There’re some leaps here, because research in some of the necessary areas is sketchy (or not done yet), but if you read the entirety of this article, you’ll learn how to get a significantly more gains from Growth Hormone, for pennies a day, by the addition of a readily available (and cheap) addition to it. And yeah, it’s a drug you can get anywhere on the ‘net, very easily. And no, it’s not a steroid.

In fact, I’ll go so far as to say you’re throwing away a substantial portion of your gains from growth hormone if you are not using this drug with it.

Ok…I’ll explain things a bit further. First, a brief explanation of Thyroid Hormone as well as Growth Hormone may be necessary. 

Your thyroid gland secretes two hormones that are going to be of primary importance in understanding Thyroid/GH interaction. The first is thyroxine (T4) and the second is triiodothyronine (T3). T3 is frequently considered the physiologically active hormone, and consequently the one on which most athletes and bodybuilders focus their energies on. T4, on the other hand, is converted in peripheral tissue into T3 by the enzymes in the deiodinase group, of which there are three types- the three iodothyronine deiodinase either catalyze the initiation (D1, D2) or termination (D3) of thyroid hormone effects. The majority of the body's T3 (about 80%) comes from this conversion via the first two types of deiodinase, while conversion to an inactive state is accomplished by the third type. 

It’s important to note that not all of the body’s T4 is converted to T3, however- some remains unconverted. The secretion of T4 is under the control of Thyroid Stimulating Hormone (TSH) which is produced by the pituitary gland. TSH secretion is in turn controlled through release of Thyrotropin Releasing Hormone which is produced in your hypothalamus. So, when T3 levels go up, TSH secretion is suppressed, due to the body’s self regulatory system known as the "negative feedback loop" . This is also the mechanism whereby exogenous thyroid hormone suppresses natural thyroid hormone production.
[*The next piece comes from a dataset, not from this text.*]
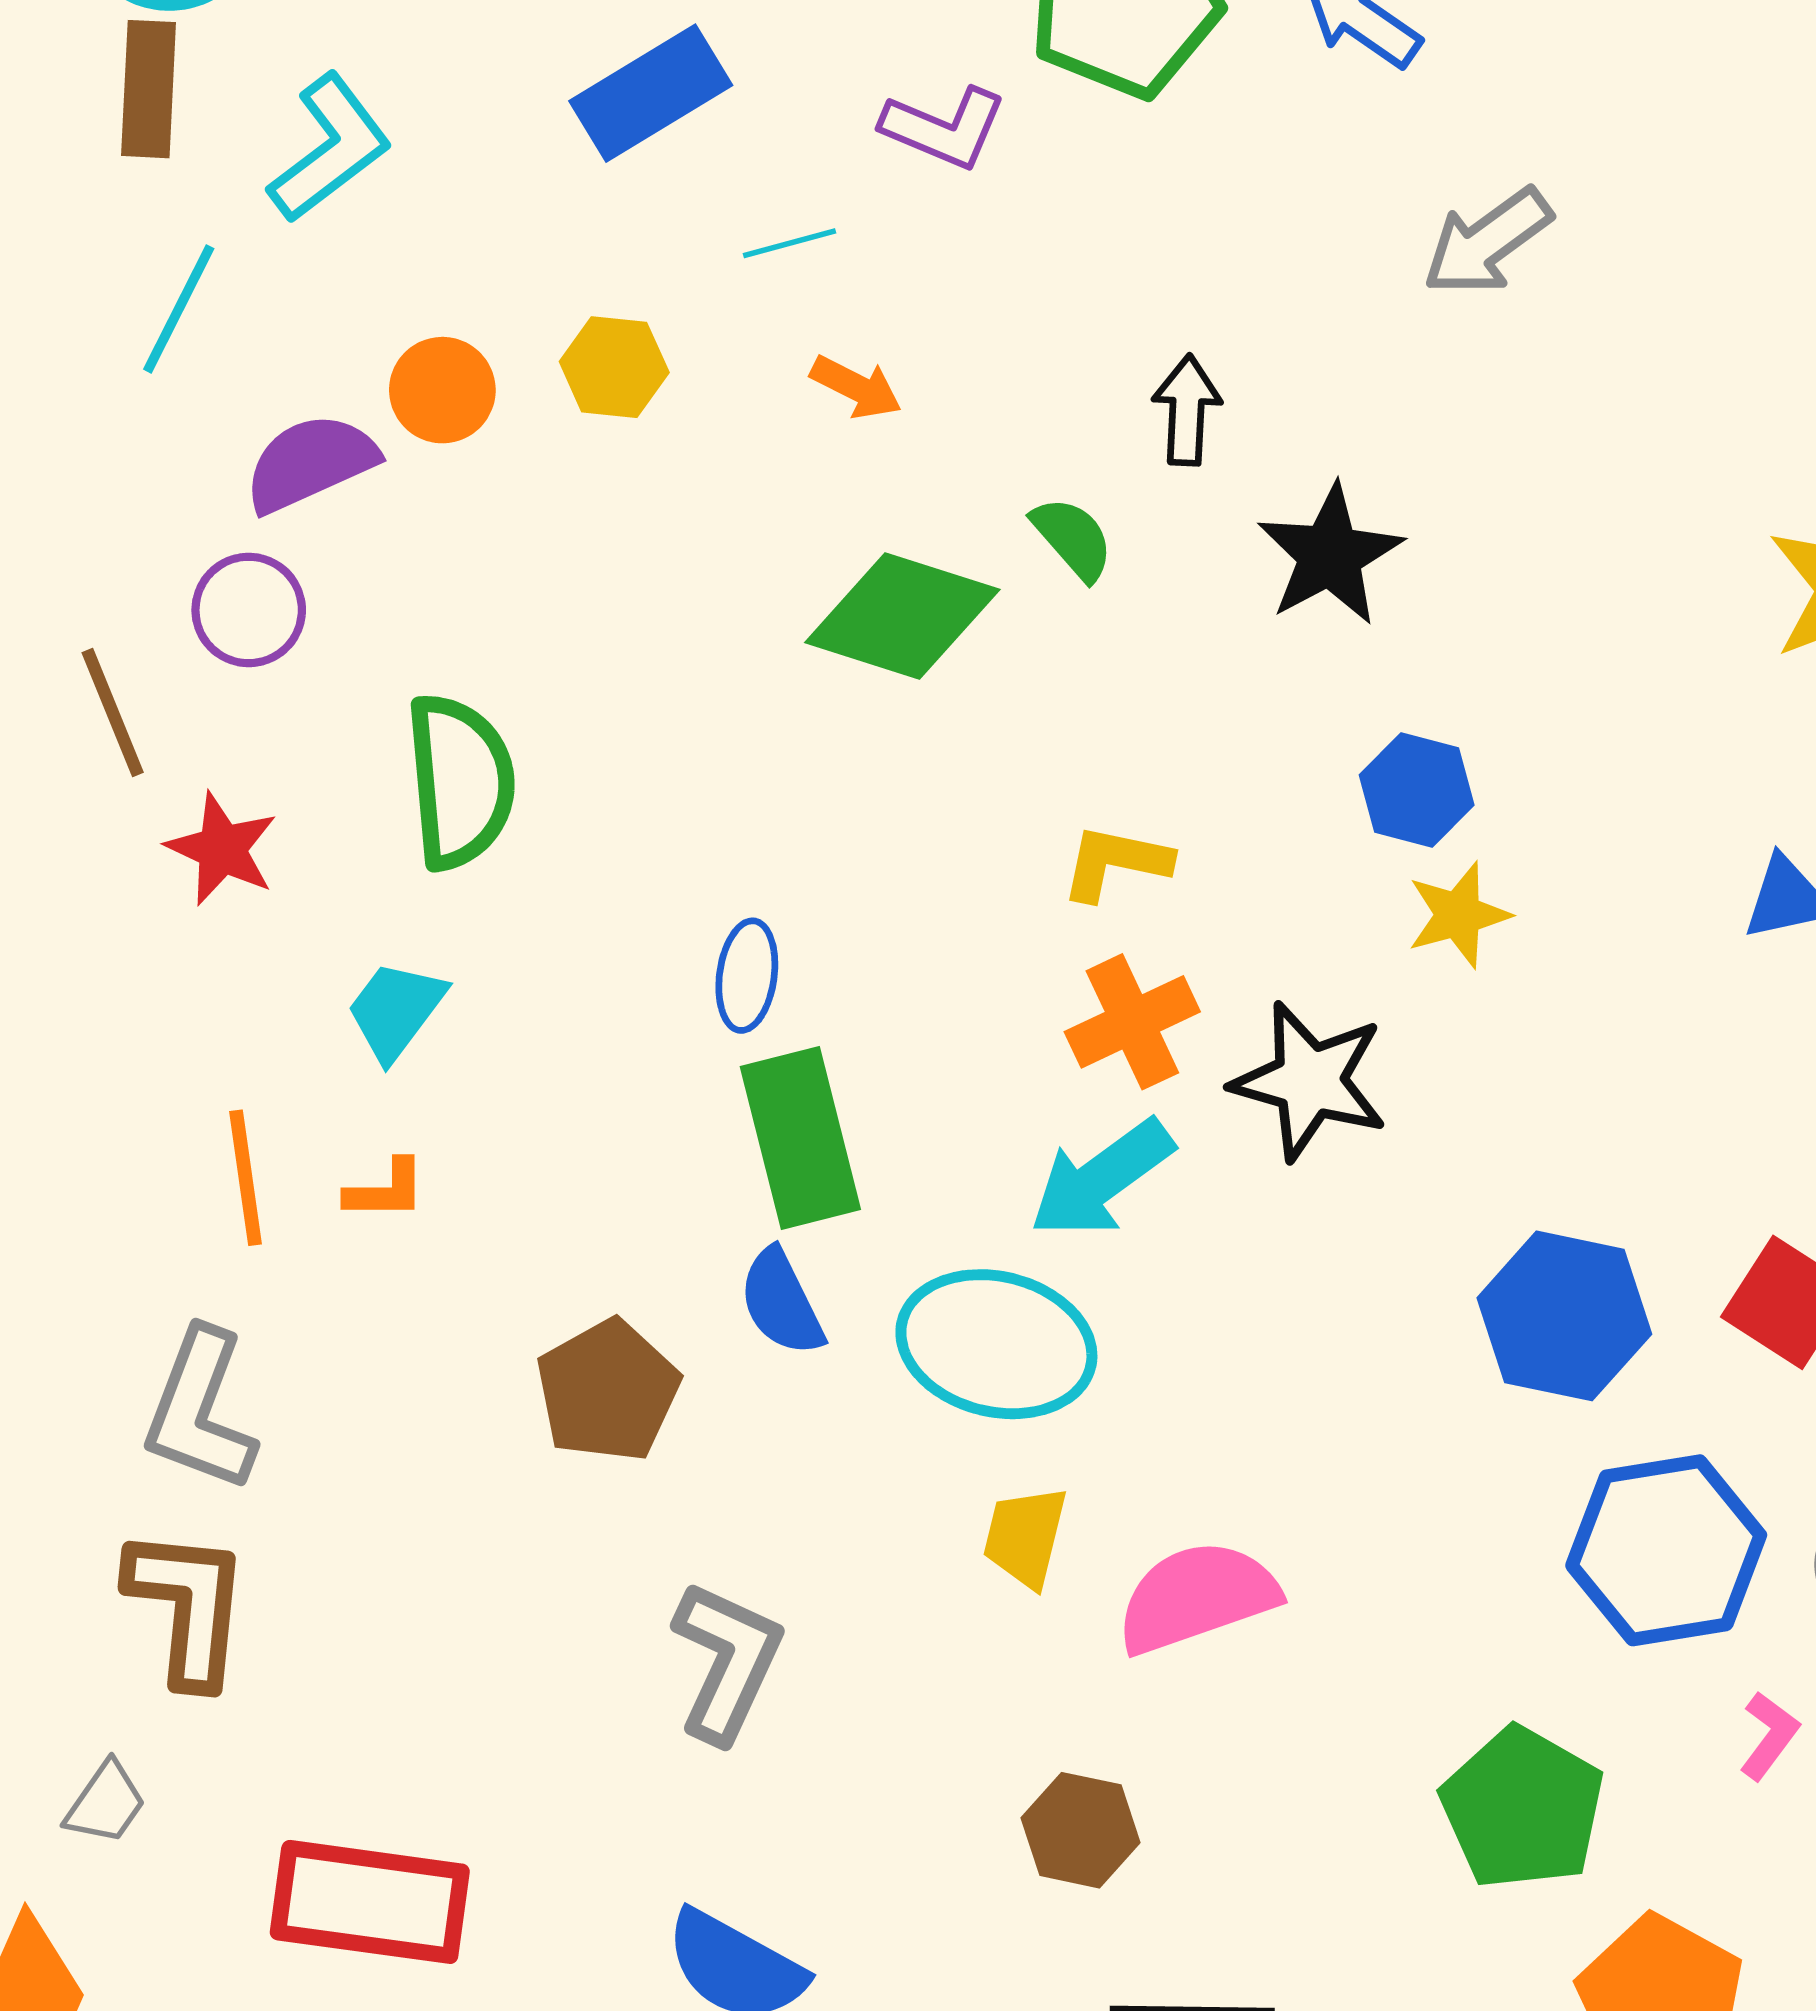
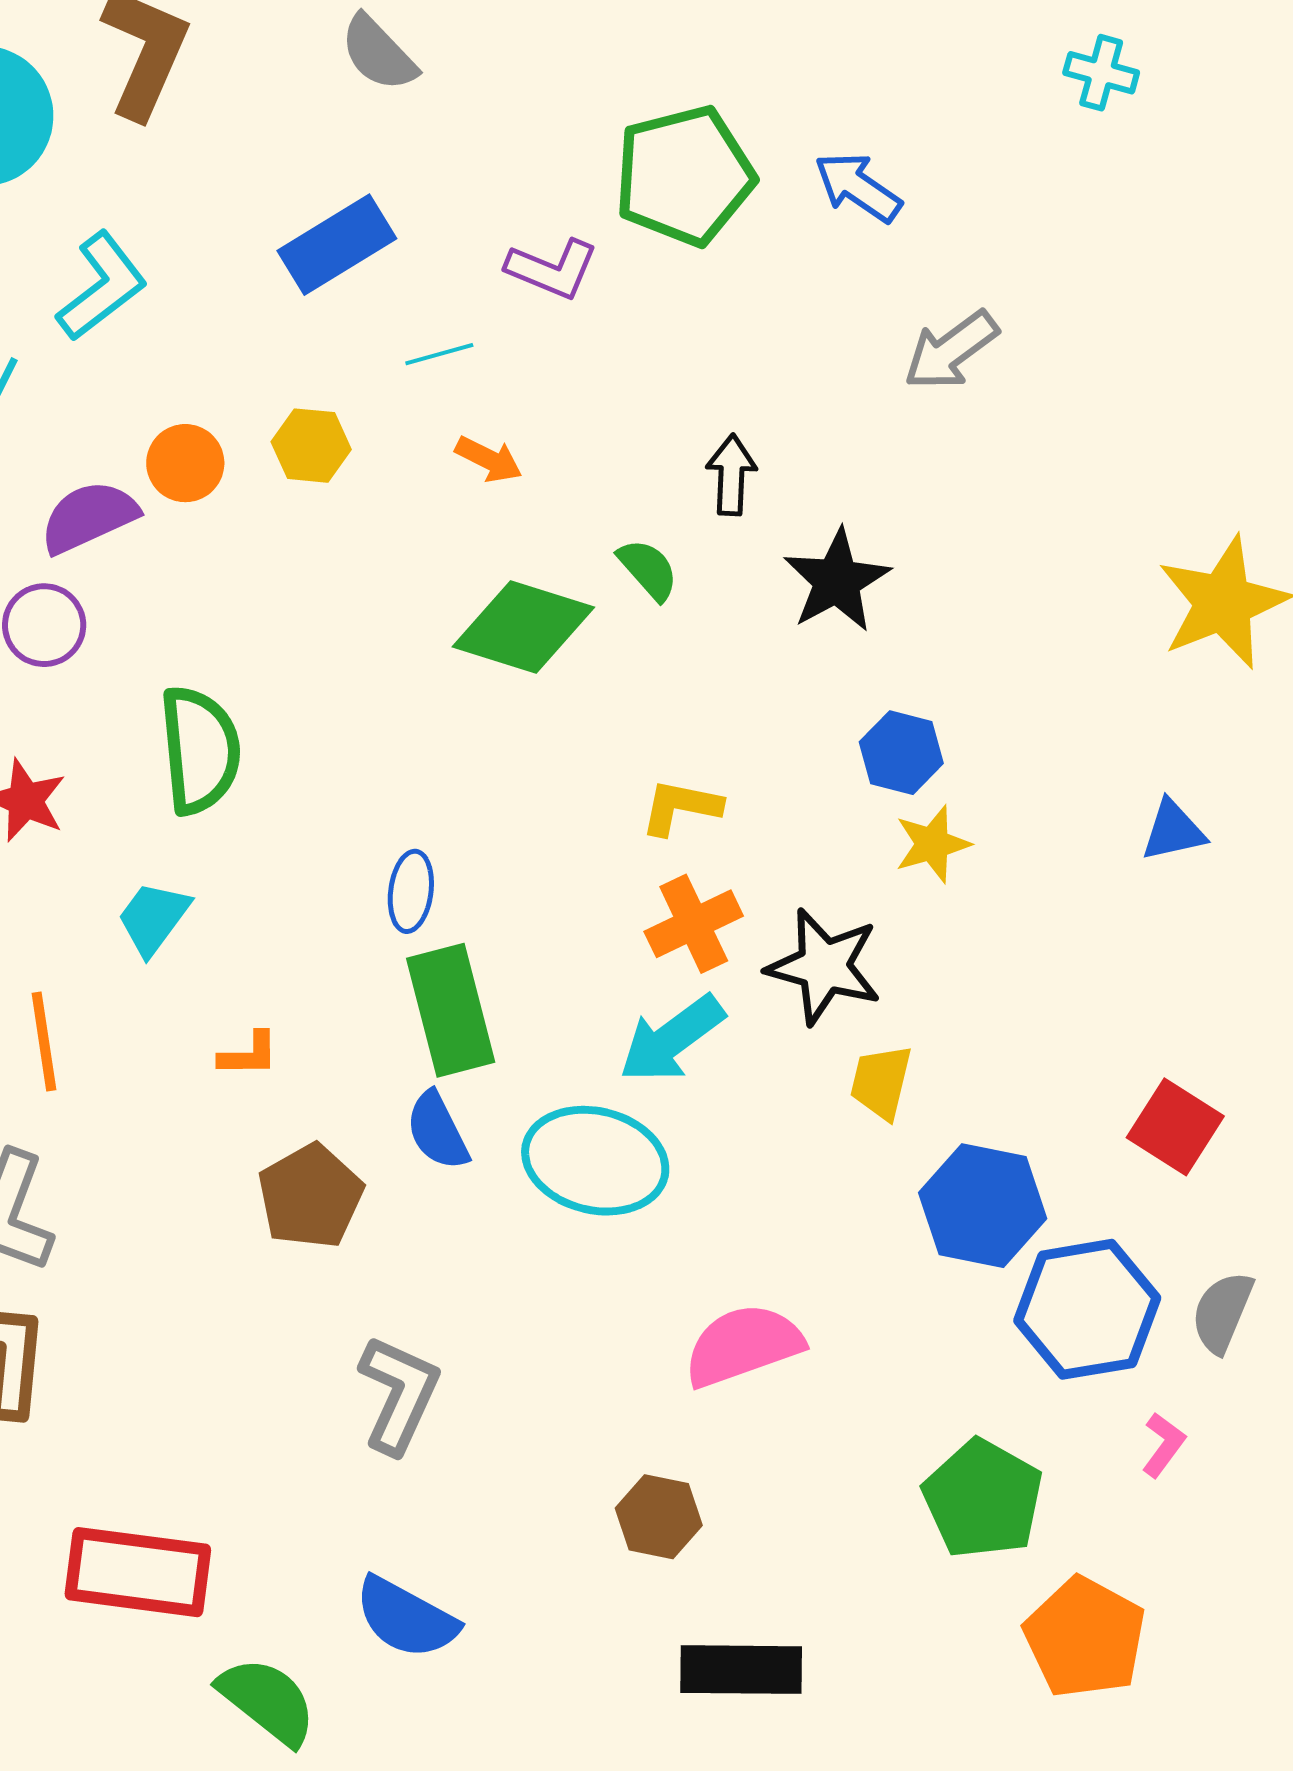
orange L-shape: (385, 1190) -> (249, 1054), moved
blue hexagon: (1564, 1316) -> (983, 1206), moved
yellow trapezoid: (1025, 1537) -> (881, 1082), moved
However, it should be noted that thyroid stimulating hormone (like all other hormones) can not work in a vacuum. TSH also requires the presence of Insulin or Insulin-like Growth Factor to stimulate thyroid function (1) When thyroid hormone is present without either insulin or IGF-1, it has no physiological effect (ibid).

Most people think that T3 is just a physiologically active hormone that regulates bodyfat setpoint and has some minor anabolic effects, but in actuality, in some cases of delayed growth in children, T3 is actually too low, while GH levels are normal, and this has a growth limiting effect on several tissues (2) This could be due to T3’s ability to stimulate the proliferation of IGF-1 mRNA in many tissues (which would, of course, be anabolic), or it could be due to the synergistic effect T3 has on GH, specifically on regulation of the growth hormone gene. Although it is largely overlooked in the world of performance enhan***ent, regulation of the growth hormone response is predominantly determined by positive control of growth hormone gene transcription which is proportional to the concentration of thyroid hormone-receptor complexes, which are influenced by T3 levels. (3)

At this point, just to give you a better understanding of what’s going on, I think it’s prudent to also give a brief explanation of Growth Hormone (GH) as well. 

Your body’s GH is regulated by many internal factors, such as hormones and enzymes. hormones. A change in the level of your body’s GH output begins in the hypothalamus with somatostatin (SS) and growth hormone-releasing hormone (GHRH). Somatostatin exerts its effect at the pituitary to decrease GH output, while GHRH acts at the pituitary to increase GH output. Together these hormones regulate the level of GH you have in your body. In many cases, GH deficiency presents with a low level of T3, and normal T4(4). This is of course because conversion of T4-T3 is partially dependant on GH (and to some degree GH stimulated IGF-1), and it’s ability to stimulate that conversion process of T4 into T3.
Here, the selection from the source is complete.